As illustrated by the above two examples, batch destroy logic cannot be handled automatically by Geo secondaries without restricting the way other teams perform batch destroys. It is up to you to produce Geo::BatchEventCreateWorker
attributes before the records are deleted, and then enqueue Geo::BatchEventCreateWorker
after the records are deleted.
-
Ensure that any batch destroy of this replicable is replicated to secondary sites -
Regardless of implementation details, please verify in specs that when the parent object is removed, the new Geo::Event
records are created:
describe '#destroy' do
subject { create(:project) }
context 'when running in a Geo primary node' do
let_it_be(:primary) { create(:geo_node, :primary) }
let_it_be(:secondary) { create(:geo_node) }
it 'logs an event to the Geo event log when bulk removal is used', :sidekiq_inline do
stub_current_geo_node(primary)
expect { subject.project.destroy! }.to change(Geo::Event.where(replicable_name: :project, event_name: :deleted), :count).by(1)
payload = Geo::Event.where(replicable_name: :project, event_name: :deleted).last.payload
expect(payload['model_record_id']).to eq(subject.id)
expect(payload['blob_path']).to eq(subject.relative_path)

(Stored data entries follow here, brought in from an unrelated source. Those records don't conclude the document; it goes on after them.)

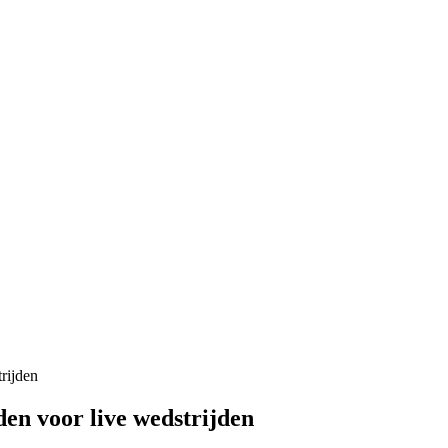
rijden
den voor live wedstrijden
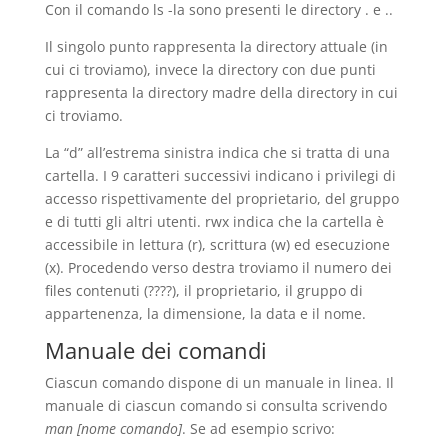
Con il comando ls -la sono presenti le directory . e ..
Il singolo punto rappresenta la directory attuale (in
cui ci troviamo), invece la directory con due punti
rappresenta la directory madre della directory in cui
ci troviamo.
La “d” all’estrema sinistra indica che si tratta di una
cartella. I 9 caratteri successivi indicano i privilegi di
accesso rispettivamente del proprietario, del gruppo
e di tutti gli altri utenti. rwx indica che la cartella è
accessibile in lettura (r), scrittura (w) ed esecuzione
(x). Procedendo verso destra troviamo il numero dei
files contenuti (????), il proprietario, il gruppo di
appartenenza, la dimensione, la data e il nome.
Manuale dei comandi
Ciascun comando dispone di un manuale in linea. Il
manuale di ciascun comando si consulta scrivendo
man [nome comando]
. Se ad esempio scrivo:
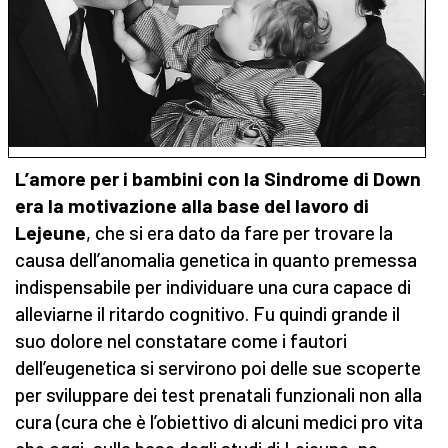
L’amore per i bambini con la Sindrome di Down
era la motivazione alla base del lavoro di
Lejeune
, che si era dato da fare per trovare la
causa dell’anomalia genetica in quanto premessa
indispensabile per individuare una cura capace di
alleviarne il ritardo cognitivo. Fu quindi grande il
suo dolore nel constatare come i fautori
dell’eugenetica si servirono poi delle sue scoperte
per sviluppare dei test prenatali funzionali non alla
cura (cura che è l’obiettivo di alcuni medici pro vita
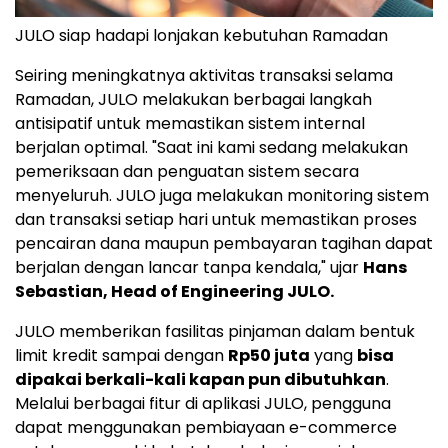
JULO siap hadapi lonjakan kebutuhan Ramadan
Seiring meningkatnya aktivitas transaksi selama
Ramadan, JULO melakukan berbagai langkah
antisipatif untuk memastikan sistem internal
berjalan optimal. "Saat ini kami sedang melakukan
pemeriksaan dan penguatan sistem secara
menyeluruh. JULO juga melakukan monitoring sistem
dan transaksi setiap hari untuk memastikan proses
pencairan dana maupun pembayaran tagihan dapat
berjalan dengan lancar tanpa kendala," ujar
Hans
Sebastian, Head of Engineering JULO.
JULO memberikan fasilitas pinjaman dalam bentuk
limit kredit sampai dengan
Rp50 juta
yang
bisa
dipakai berkali-kali kapan pun dibutuhkan
.
Melalui berbagai fitur di aplikasi JULO, pengguna
dapat menggunakan pembiayaan e-commerce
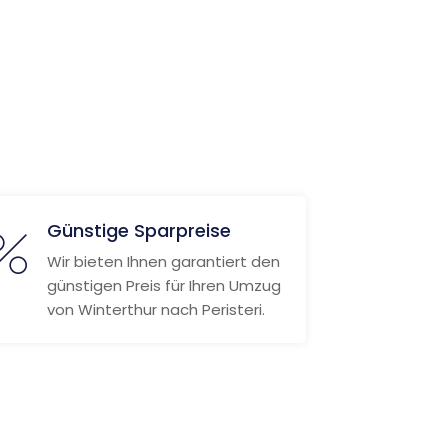
Günstige Sparpreise
Wir bieten Ihnen garantiert den
günstigen Preis für Ihren Umzug
von Winterthur nach Peristeri.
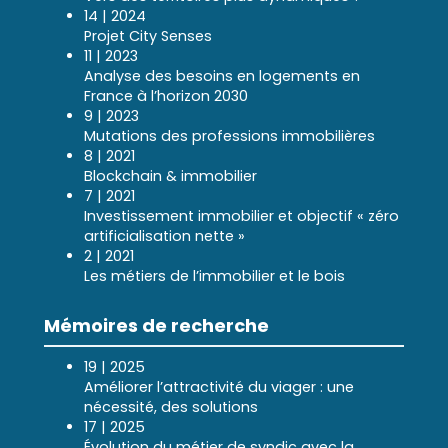
14 | 2024
Projet City Senses
11 | 2023
Analyse des besoins en logements en
France à l’horizon 2030
9 | 2023
Mutations des professions immobilières
8 | 2021
Blockchain & immobilier
7 | 2021
Investissement immobilier et objectif « zéro
artificialisation nette »
2 | 2021
Les métiers de l’immobilier et le bois
Mémoires de recherche
19 | 2025
Améliorer l’attractivité du viager : une
nécessité, des solutions
17 | 2025
Évolution du métier de syndic avec la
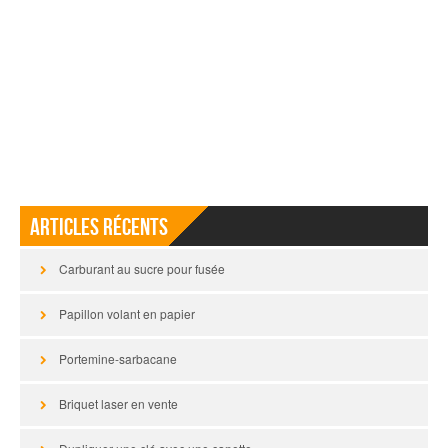
Articles récents
Carburant au sucre pour fusée
Papillon volant en papier
Portemine-sarbacane
Briquet laser en vente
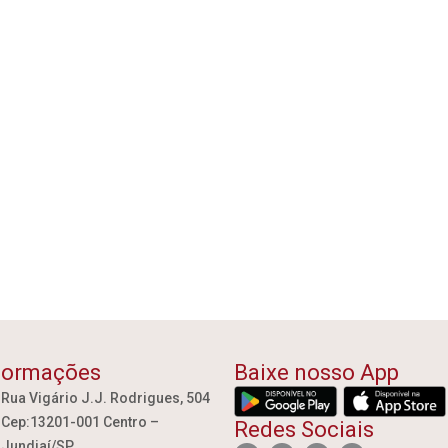
formações
Baixe nosso App
Rua Vigário J.J. Rodrigues, 504
Cep:13201-001 Centro –
Redes Sociais
Jundiaí/SP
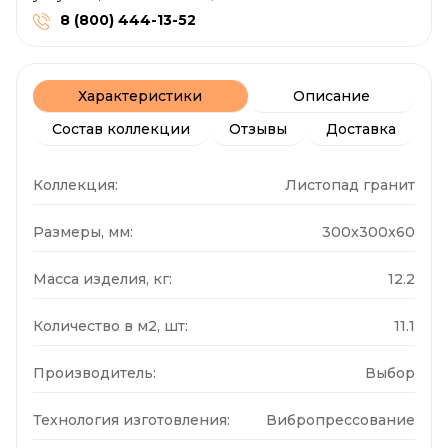
8 (800) 444-13-52
Характеристики
Описание
Состав коллекции
Отзывы
Доставка
Коллекция:
Листопад гранит
Размеры, мм:
300x300x60
Масса изделия, кг:
12.2
Количество в м2, шт:
11.1
Производитель:
Выбор
Технология изготовления:
Вибропрессование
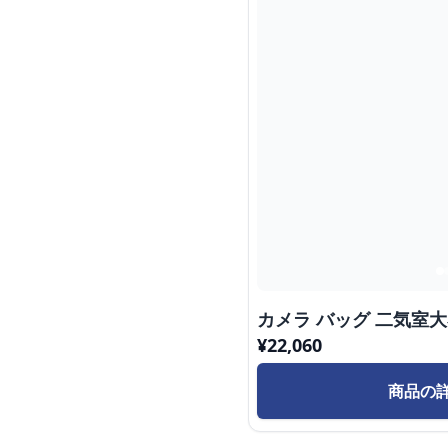
カメラ バッグ 二気室
¥
22,060
商品の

expect(payload['uploader_class']).to eq('ProjectUploader')
end
end
end
Code Review
When requesting review from database reviewers:
-
Include a comment mentioning that the change is based on a documented template. -
replicables_for_current_secondary
andavailable_replicables
may differ per Model. If their queries are new, then add query plans to the MR description. An easy place to gather SQL queries is your GDK'slog/test.log
when running tests of these methods.
Release Geo support of Projects
-
In the rollout issue you created when creating the feature flag, modify the Roll Out Steps: -
Cross out any steps related to testing on production GitLab.com, because Geo is not running on production GitLab.com at the moment. -
Add a step to Test replication and verification of Projects on a non-GDK-deployment. For example, using GitLab Environment Toolkit
. -
Add a step to Ping the Geo PM and EM to coordinate testing
. For example, you might add steps to generate Projects, and then a Geo engineer may take it from there.
-
-
In ee/config/feature_flags/development/geo_project_replication.yml
, setdefault_enabled: true
-
In ee/app/graphql/types/geo/geo_node_type.rb
, remove thealpha
option for the released type:field :project_registries, ::Types::Geo::ProjectRegistryType.connection_type, null: true, resolver: ::Resolvers::Geo::ProjectRegistriesResolver, description: 'Find Project registries on this Geo node. '\ 'Ignored if `geo_project_replication` feature flag is disabled.', alpha: { milestone: '15.5' } # Update the milestone
-
Run bundle exec rake gitlab:graphql:compile_docs
after the step above to regenerate the GraphQL docs. -
Add a row for Projects to the Data types
table in Geo data types support -
Add a row for Projects to the Limitations on replication/verification
table in Geo data types support. If the row already exists, then update it to show that Replication and Verification is released in the current version.